Violeta mostly tells the story which can be a tricky device but Allende does it well and especially as an audio. I appreciated the sweep of history during a century of many changes including the politics under a dictator supported by the US including the ugliness that was hidden with the means justifying the end. Allende also does well to highlight gender violence as in issue looking at both sides and how it needs to be countered beyond being "family business". It is a tale of adventure and continued learning.

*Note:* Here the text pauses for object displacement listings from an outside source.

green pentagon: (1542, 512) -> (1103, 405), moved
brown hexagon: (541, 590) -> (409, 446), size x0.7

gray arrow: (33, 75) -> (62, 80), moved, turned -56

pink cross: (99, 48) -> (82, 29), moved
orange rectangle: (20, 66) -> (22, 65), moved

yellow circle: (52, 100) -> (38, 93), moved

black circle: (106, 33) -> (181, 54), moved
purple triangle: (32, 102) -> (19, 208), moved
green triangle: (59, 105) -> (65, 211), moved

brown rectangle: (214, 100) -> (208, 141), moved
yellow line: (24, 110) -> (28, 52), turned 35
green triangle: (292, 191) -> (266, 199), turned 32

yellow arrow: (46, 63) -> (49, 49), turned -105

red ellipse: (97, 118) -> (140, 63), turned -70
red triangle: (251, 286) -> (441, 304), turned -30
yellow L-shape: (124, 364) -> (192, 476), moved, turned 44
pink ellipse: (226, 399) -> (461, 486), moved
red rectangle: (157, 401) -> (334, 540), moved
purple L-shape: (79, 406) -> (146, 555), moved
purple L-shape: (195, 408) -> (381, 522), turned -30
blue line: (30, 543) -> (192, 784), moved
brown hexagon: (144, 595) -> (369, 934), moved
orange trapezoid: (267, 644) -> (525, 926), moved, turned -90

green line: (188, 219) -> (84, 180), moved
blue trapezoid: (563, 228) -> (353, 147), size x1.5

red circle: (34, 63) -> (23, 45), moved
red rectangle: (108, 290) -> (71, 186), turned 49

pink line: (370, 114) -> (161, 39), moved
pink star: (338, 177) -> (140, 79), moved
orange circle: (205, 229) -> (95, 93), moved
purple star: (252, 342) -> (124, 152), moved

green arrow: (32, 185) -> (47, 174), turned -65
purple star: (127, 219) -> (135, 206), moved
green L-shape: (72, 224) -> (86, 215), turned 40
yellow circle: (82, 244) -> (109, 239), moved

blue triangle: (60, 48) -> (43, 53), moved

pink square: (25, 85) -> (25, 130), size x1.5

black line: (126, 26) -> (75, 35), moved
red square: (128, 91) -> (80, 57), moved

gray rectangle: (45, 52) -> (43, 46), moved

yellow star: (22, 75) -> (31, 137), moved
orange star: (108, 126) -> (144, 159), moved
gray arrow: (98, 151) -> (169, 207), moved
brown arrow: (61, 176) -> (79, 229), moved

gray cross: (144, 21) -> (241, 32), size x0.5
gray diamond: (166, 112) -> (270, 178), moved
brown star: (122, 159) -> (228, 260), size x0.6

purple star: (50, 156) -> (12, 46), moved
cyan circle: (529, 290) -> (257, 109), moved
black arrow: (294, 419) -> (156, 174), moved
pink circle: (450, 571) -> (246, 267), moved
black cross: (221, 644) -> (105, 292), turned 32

message 2: by Joanne (last edited Mar 10, 2022 10:35AM) (new) - rated it 3 stars

Joanne (joabroda1) | 12198 comments You liked it it a bit more than I, and I am guessing listening to it is probably a factor. I had a hard copy, and found it very hard to connect to any of the other characters. I like this author, but this one disappointed me


Jen K | 3044 comments I definitely think the audio helped. It was as if she was telling her story to me and I enjoyed that aspect. I do think that she tried a to pack quite a bit into the story and that the other characters suffered for it.


message 4: by Holly R W (last edited Mar 10, 2022 11:05AM) (new) - rated it 5 stars

Holly R W  | 2906 comments Jen, I'm so glad that you liked the book. My take on it is similar to yours. I did like how Allende told both Violeta's story while at the same time, showing us what was happening in the larger society.

Having read her earlier memoir, The Sum of Our Days, I can see Allende's adding to the story aspects which resonate in her own life:

- a feminist point of view
-drug addiction - (She encountered this in her step-children.)
-her awareness of the prevalence of domestic abuse. (She has a foundation which helps women in these situations.)
- the politics of dictatorships, which she herself experienced.
- an acceptance of gender differences. She highlighted a lesbian couple in the book and has family members/friends who identify as LGBTQ.


Jen K | 3044 comments @Holly, similarly I read her later memoir, The Soul of a Woman and found some of the aspects that you mention as intentional drawing from her own experiences and passions. The later memoir is definitely one of those quickly written while housebound during pandemic but still good. I really appreciate her continuing to speak for women experiencing violence and discrimination on identity.